Stored data START

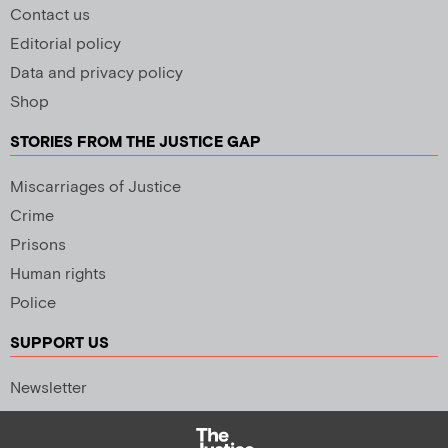
Contact us
Editorial policy
Data and privacy policy
Shop
STORIES FROM THE JUSTICE GAP
Miscarriages of Justice
Crime
Prisons
Human rights
Police
SUPPORT US
Newsletter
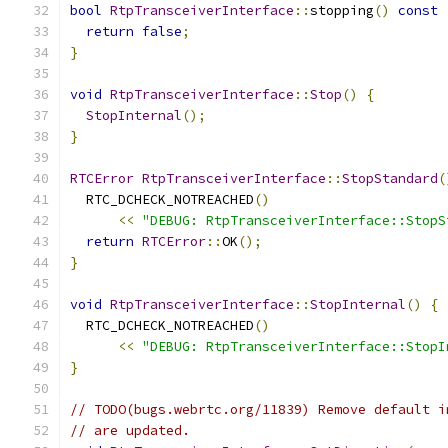
bool
RtpTransceiverInterface
::
stopping
()
const
return
false
;
}
void
RtpTransceiverInterface
::
Stop
()
{
StopInternal
();
}
RTCError
RtpTransceiverInterface
::
StopStandard
(
  RTC_DCHECK_NOTREACHED
()
<<
"DEBUG: RtpTransceiverInterface::StopS
return
RTCError
::
OK
();
}
void
RtpTransceiverInterface
::
StopInternal
()
{
  RTC_DCHECK_NOTREACHED
()
<<
"DEBUG: RtpTransceiverInterface::StopI
}
// TODO(bugs.webrtc.org/11839) Remove default i
// are updated.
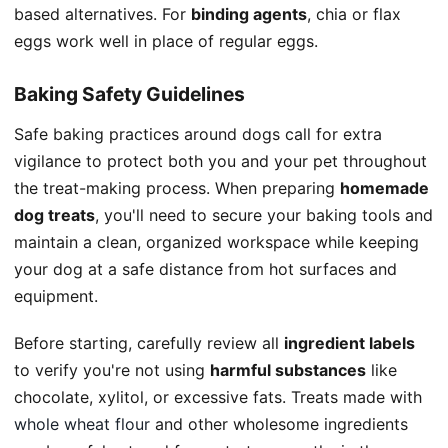
based alternatives. For
binding agents
, chia or flax
eggs work well in place of regular eggs.
Baking Safety Guidelines
Safe baking practices around dogs call for extra
vigilance to protect both you and your pet throughout
the treat-making process. When preparing
homemade
dog treats
, you'll need to secure your baking tools and
maintain a clean, organized workspace while keeping
your dog at a safe distance from hot surfaces and
equipment.
Before starting, carefully review all
ingredient labels
to verify you're not using
harmful substances
like
chocolate, xylitol, or excessive fats. Treats made with
whole wheat flour
and other wholesome ingredients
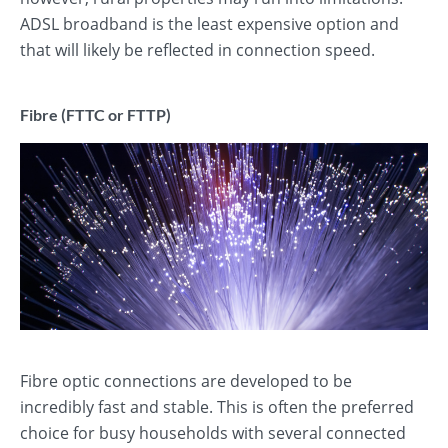
ADSL broadband is the least expensive option and
that will likely be reflected in connection speed.
Fibre (FTTC or FTTP)
Fibre optic connections are developed to be
incredibly fast and stable. This is often the preferred
choice for busy households with several connected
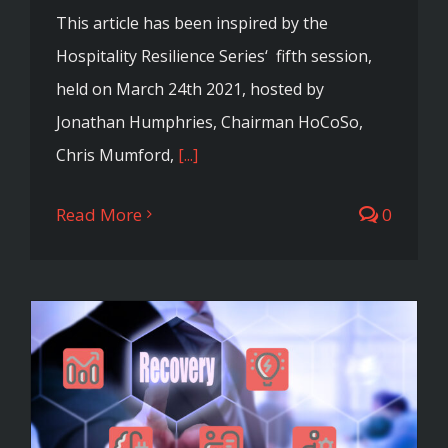
This article has been inspired by the
Hospitality Resilience Series‘ fifth session,
held on March 24th 2021, hosted by
Jonathan Humphries, Chairman HoCoSo,
Chris Mumford,
[...]
Read More
0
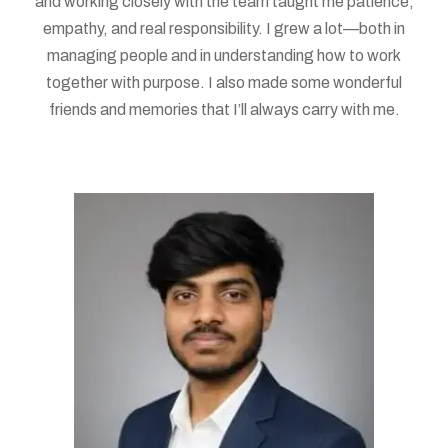
and working closely with the team taught me patience,
empathy, and real responsibility. I grew a lot—both in
managing people and in understanding how to work
together with purpose. I also made some wonderful
friends and memories that I’ll always carry with me.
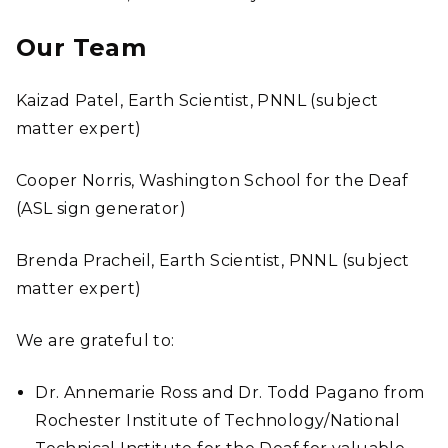
Our Team
Kaizad Patel, Earth Scientist, PNNL (subject
matter expert)
Cooper Norris, Washington School for the Deaf
(ASL sign generator)
Brenda Pracheil, Earth Scientist, PNNL (subject
matter expert)
We are grateful to:
Dr. Annemarie Ross and Dr. Todd Pagano from
Rochester Institute of Technology/National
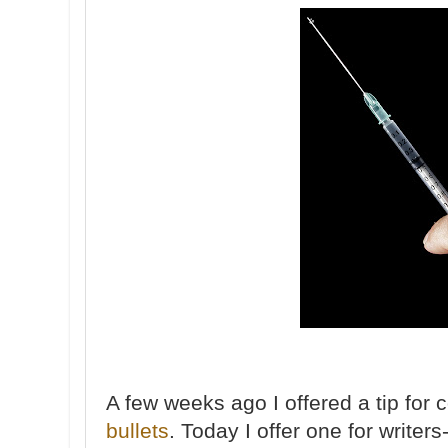
A few weeks ago I offered a tip for 
bullets
. Today I offer one for writers-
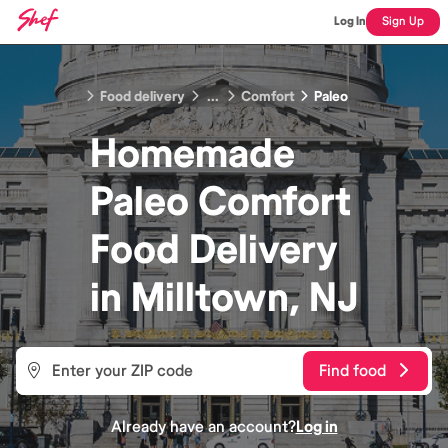
Log In
Sign Up
Food delivery
...
Comfort
Paleo
Homemade
Paleo Comfort
Food
Delivery
in
Milltown, NJ
Find food
Already have an account?
Log in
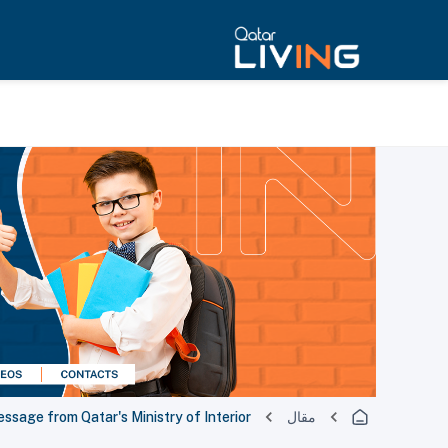
ssage from Qatar's Ministry of Interior
مقال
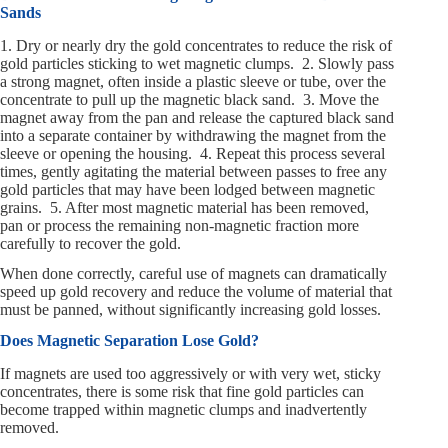
Sands
1. Dry or nearly dry the gold concentrates to reduce the risk of
gold particles sticking to wet magnetic clumps. 2. Slowly pass
a strong magnet, often inside a plastic sleeve or tube, over the
concentrate to pull up the magnetic black sand. 3. Move the
magnet away from the pan and release the captured black sand
into a separate container by withdrawing the magnet from the
sleeve or opening the housing. 4. Repeat this process several
times, gently agitating the material between passes to free any
gold particles that may have been lodged between magnetic
grains. 5. After most magnetic material has been removed,
pan or process the remaining non-magnetic fraction more
carefully to recover the gold.
When done correctly, careful use of magnets can dramatically
speed up gold recovery and reduce the volume of material that
must be panned, without significantly increasing gold losses.
Does Magnetic Separation Lose Gold?
If magnets are used too aggressively or with very wet, sticky
concentrates, there is some risk that fine gold particles can
become trapped within magnetic clumps and inadvertently
removed.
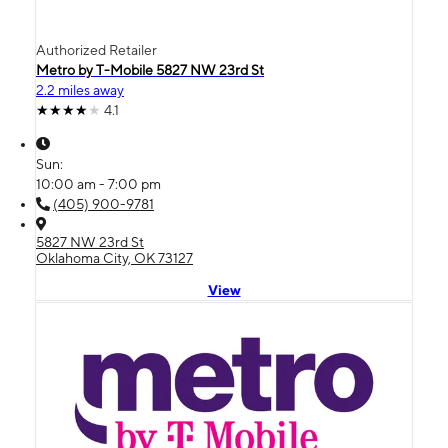
Authorized Retailer
Metro by T-Mobile 5827 NW 23rd St
2.2 miles away
4.1
Sun:
10:00 am - 7:00 pm
(405) 900-9781
5827 NW 23rd St
Oklahoma City, OK 73127
View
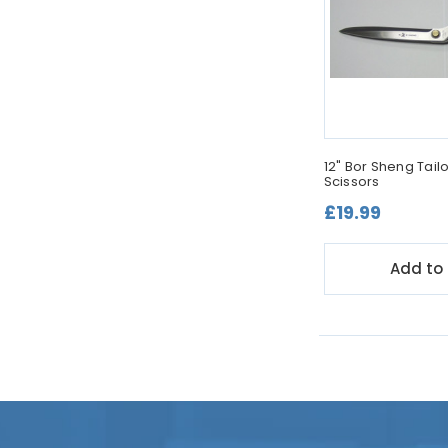
12" Bor Sheng Tai
Scissors
£19.99
Add to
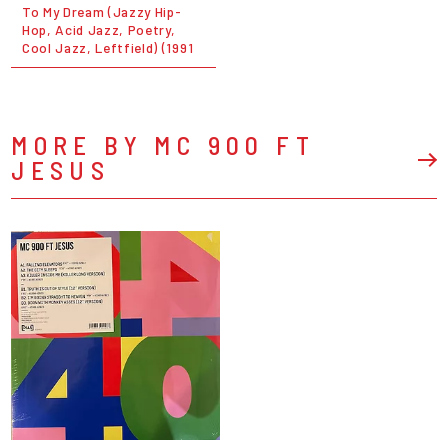
To My Dream (Jazzy Hip-
Hop, Acid Jazz, Poetry,
Cool Jazz, Leftfield) (1991
MORE BY MC 900 FT
JESUS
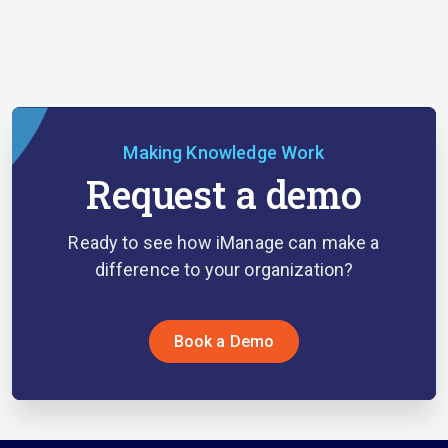
Making Knowledge Work
Request a demo
Ready to see how iManage can make a
difference to your organization?
Book a Demo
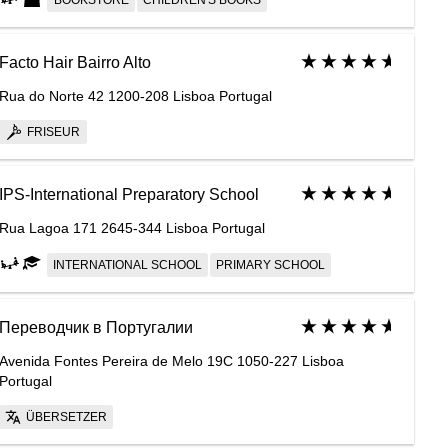
BOOKSTORE
CHILDREN'S BOOKS
Facto Hair Bairro Alto
Rua do Norte 42 1200-208 Lisboa Portugal
FRISEUR
IPS-International Preparatory School
Rua Lagoa 171 2645-344 Lisboa Portugal
INTERNATIONAL SCHOOL
PRIMARY SCHOOL
Переводчик в Португалии
Avenida Fontes Pereira de Melo 19C 1050-227 Lisboa
Portugal
ÜBERSETZER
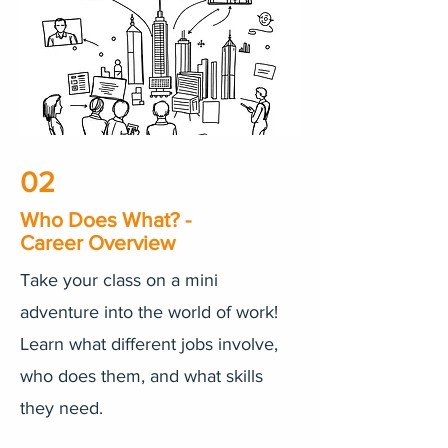
02
Who Does What? -
Career Overview
Take your class on a mini
adventure into the world of work!
Learn what different jobs involve,
who does them, and what skills
they need.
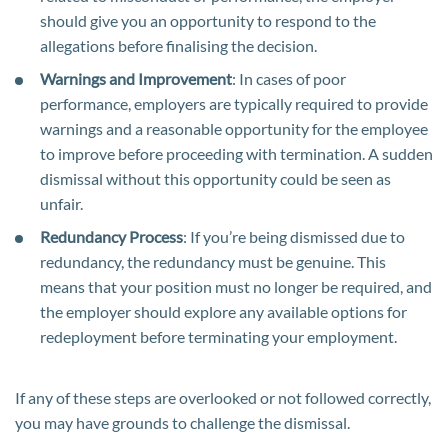
should give you an opportunity to respond to the
allegations before finalising the decision.
Warnings and Improvement
: In cases of poor
performance, employers are typically required to provide
warnings and a reasonable opportunity for the employee
to improve before proceeding with termination. A sudden
dismissal without this opportunity could be seen as
unfair.
Redundancy Process
: If you’re being dismissed due to
redundancy, the redundancy must be genuine. This
means that your position must no longer be required, and
the employer should explore any available options for
redeployment before terminating your employment.
If any of these steps are overlooked or not followed correctly,
you may have grounds to challenge the dismissal.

Stored data END

* [What the exercise asks] Copy all the data exactly as written, but skip any picture.

* [Written answer]
Contact us
Editorial policy
Data and privacy policy
Shop
STORIES FROM THE JUSTICE GAP
Miscarriages of Justice
Crime
Prisons
Human rights
Police
SUPPORT US
Newsletter
bool
RtpTransceiverInterface
::
stopping
()
const
return
false
;
}
void
RtpTransceiverInterface
::
Stop
()
{
StopInternal
();
}
RTCError
RtpTransceiverInterface
::
StopStandard
(
  RTC_DCHECK_NOTREACHED
()
<<
"DEBUG: RtpTransceiverInterface::StopS
return
RTCError
::
OK
();
}
void
RtpTransceiverInterface
::
StopInternal
()
{
  RTC_DCHECK_NOTREACHED
()
<<
"DEBUG: RtpTransceiverInterface::StopI
}
// TODO(bugs.webrtc.org/11839) Remove default i
// are updated.
based alternatives. For
binding agents
, chia or flax
eggs work well in place of regular eggs.
Baking Safety Guidelines
Safe baking practices around dogs call for extra
vigilance to protect both you and your pet throughout
the treat-making process. When preparing
homemade
dog treats
, you'll need to secure your baking tools and
maintain a clean, organized workspace while keeping
your dog at a safe distance from hot surfaces and
equipment.
Before starting, carefully review all
ingredient labels
to verify you're not using
harmful substances
like
chocolate, xylitol, or excessive fats. Treats made with
whole wheat flour
and other wholesome ingredients
ADSL broadband is the least expensive option and
that will likely be reflected in connection speed.
Fibre (FTTC or FTTP)
Fibre optic connections are developed to be
incredibly fast and stable. This is often the preferred
choice for busy households with several connected
This article has been inspired by the
Hospitality Resilience Series‘ fifth session,
held on March 24th 2021, hosted by
Jonathan Humphries, Chairman HoCoSo,
Chris Mumford,
[...]
Read More
0
and working closely with the team taught me patience,
empathy, and real responsibility. I grew a lot—both in
managing people and in understanding how to work
together with purpose. I also made some wonderful
friends and memories that I’ll always carry with me.
Our Team
Kaizad Patel, Earth Scientist, PNNL (subject
matter expert)
Cooper Norris, Washington School for the Deaf
(ASL sign generator)
Brenda Pracheil, Earth Scientist, PNNL (subject
matter expert)
We are grateful to:
Dr. Annemarie Ross and Dr. Todd Pagano from
Rochester Institute of Technology/National
A few weeks ago I offered a tip for 
bullets
. Today I offer one for writers-
Log In
Sign Up
Food delivery
...
Comfort
Paleo
Homemade
Paleo Comfort
Food
Delivery
in
Milltown, NJ
Find food
Already have an account?
Log in
ssage from Qatar's Ministry of Interior
مقال
Sands
1. Dry or nearly dry the gold concentrates to reduce the risk of
gold particles sticking to wet magnetic clumps. 2. Slowly pass
a strong magnet, often inside a plastic sleeve or tube, over the
concentrate to pull up the magnetic black sand. 3. Move the
magnet away from the pan and release the captured black sand
into a separate container by withdrawing the magnet from the
sleeve or opening the housing. 4. Repeat this process several
times, gently agitating the material between passes to free any
gold particles that may have been lodged between magnetic
grains. 5. After most magnetic material has been removed,
pan or process the remaining non-magnetic fraction more
carefully to recover the gold.
When done correctly, careful use of magnets can dramatically
speed up gold recovery and reduce the volume of material that
must be panned, without significantly increasing gold losses.
Does Magnetic Separation Lose Gold?
If magnets are used too aggressively or with very wet, sticky
concentrates, there is some risk that fine gold particles can
become trapped within magnetic clumps and inadvertently
removed.
Authorized Retailer
Metro by T-Mobile 5827 NW 23rd St
2.2 miles away
4.1
Sun:
10:00 am - 7:00 pm
(405) 900-9781
5827 NW 23rd St
Oklahoma City, OK 73127
View
12" Bor Sheng Tai
Scissors
£19.99
Add to
To My Dream (Jazzy Hip-
Hop, Acid Jazz, Poetry,
Cool Jazz, Leftfield) (1991
MORE BY MC 900 FT
JESUS
Making Knowledge Work
Request a demo
Ready to see how iManage can make a
difference to your organization?
Book a Demo
BOOKSTORE
CHILDREN'S BOOKS
Facto Hair Bairro Alto
Rua do Norte 42 1200-208 Lisboa Portugal
FRISEUR
IPS-International Preparatory School
Rua Lagoa 171 2645-344 Lisboa Portugal
INTERNATIONAL SCHOOL
PRIMARY SCHOOL
Переводчик в Португалии
Avenida Fontes Pereira de Melo 19C 1050-227 Lisboa
Portugal
ÜBERSETZER
02
Who Does What? -
Career Overview
Take your class on a mini
adventure into the world of work!
Learn what different jobs involve,
who does them, and what skills
they need.
should give you an opportunity to respond to the
allegations before finalising the decision.
Warnings and Improvement
: In cases of poor
performance, employers are typically required to provide
warnings and a reasonable opportunity for the employee
to improve before proceeding with termination. A sudden
dismissal without this opportunity could be seen as
unfair.
Redundancy Process
: If you’re being dismissed due to
redundancy, the redundancy must be genuine. This
means that your position must no longer be required, and
the employer should explore any available options for
redeployment before terminating your employment.
If any of these steps are overlooked or not followed correctly,
you may have grounds to challenge the dismissal.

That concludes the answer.